Title: Girlhood
Author: Cat Clarke
Published by: Quercus
Publication date: 4th May 2017
Pages: 342, paperback
Genre: YA, contemporary
Harper has tried to forget the past and fit in at expensive boarding school Duncraggan Academy. Her new group of friends are tight; the kind of girls who Harper knows have her back. But Harper can’t escape the guilt of her twin sister’s Jenna’s death, and her own part in it – and she knows noone else will ever really understand.
But new girl Kirsty seems to get Harper in ways she never expected. She has lost a sister too. Harper finally feels secure. She finally feels…loved. As if she can grow beyond the person she was when Jenna died.
Then Kirsty’s behaviour becomes more erratic.
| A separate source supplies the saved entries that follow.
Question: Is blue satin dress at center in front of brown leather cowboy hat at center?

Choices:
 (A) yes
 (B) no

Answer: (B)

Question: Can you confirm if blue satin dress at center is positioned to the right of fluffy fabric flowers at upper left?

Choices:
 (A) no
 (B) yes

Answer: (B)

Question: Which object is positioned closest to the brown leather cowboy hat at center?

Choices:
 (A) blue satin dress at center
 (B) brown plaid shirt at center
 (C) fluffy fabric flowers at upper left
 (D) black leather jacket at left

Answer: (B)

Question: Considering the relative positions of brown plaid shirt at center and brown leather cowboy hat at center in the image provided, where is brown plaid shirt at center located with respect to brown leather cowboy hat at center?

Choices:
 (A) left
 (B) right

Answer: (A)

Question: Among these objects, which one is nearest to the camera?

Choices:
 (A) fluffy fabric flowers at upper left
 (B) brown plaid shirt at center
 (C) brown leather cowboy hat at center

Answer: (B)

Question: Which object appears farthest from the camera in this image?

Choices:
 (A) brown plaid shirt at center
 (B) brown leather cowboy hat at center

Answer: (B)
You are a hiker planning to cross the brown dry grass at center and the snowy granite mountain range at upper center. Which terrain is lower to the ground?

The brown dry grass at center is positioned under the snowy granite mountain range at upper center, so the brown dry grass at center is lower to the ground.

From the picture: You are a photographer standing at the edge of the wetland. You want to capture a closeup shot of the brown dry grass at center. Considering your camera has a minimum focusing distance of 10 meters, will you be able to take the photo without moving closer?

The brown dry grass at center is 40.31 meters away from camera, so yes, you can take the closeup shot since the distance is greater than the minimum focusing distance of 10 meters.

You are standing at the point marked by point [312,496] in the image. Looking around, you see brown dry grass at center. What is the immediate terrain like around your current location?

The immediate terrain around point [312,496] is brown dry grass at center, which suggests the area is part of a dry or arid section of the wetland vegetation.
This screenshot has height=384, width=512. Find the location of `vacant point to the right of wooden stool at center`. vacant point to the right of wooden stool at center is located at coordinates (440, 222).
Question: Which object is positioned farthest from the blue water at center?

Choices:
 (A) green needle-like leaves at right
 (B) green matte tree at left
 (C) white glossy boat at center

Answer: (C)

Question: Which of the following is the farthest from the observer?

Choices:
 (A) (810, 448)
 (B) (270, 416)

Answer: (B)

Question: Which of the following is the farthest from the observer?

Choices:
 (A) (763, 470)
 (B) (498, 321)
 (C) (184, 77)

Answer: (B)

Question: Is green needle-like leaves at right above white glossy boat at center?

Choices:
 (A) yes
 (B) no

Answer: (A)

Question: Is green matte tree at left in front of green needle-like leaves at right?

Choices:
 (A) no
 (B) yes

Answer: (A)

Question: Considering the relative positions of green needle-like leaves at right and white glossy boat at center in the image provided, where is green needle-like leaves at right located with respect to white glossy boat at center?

Why is her life a perfect mirror of Harper’s? And why is she so obsessed with Harper’s lost sister? Soon, Harper’s closeness with Kirsty begins to threaten her other relationships, and her own sense of identity.
How can Harper get back to the person she wants to be, and to the girls who mean the most to her?
A darkly compulsive story about love, death, and growing up under the shadow of grief.
***
I’ve had a copy of Girlhood since YALC in the summer of 2017, and it intrigued me from the first time I heard about it. I haven’t read any Cat Clarke in a while, but a couple of years ago I made my way through the rest of her books, and I really enjoyed all of them, so I couldn’t wait to read this one! I raced through this book, and it is definitely one of the best YA contemporaries I have read in a while (I think it’s also important to point out, for those of you who are unaware, that this book does talk about eating disorders throughout the story, so that is something to bear in mind if that is a sensitive topic for you).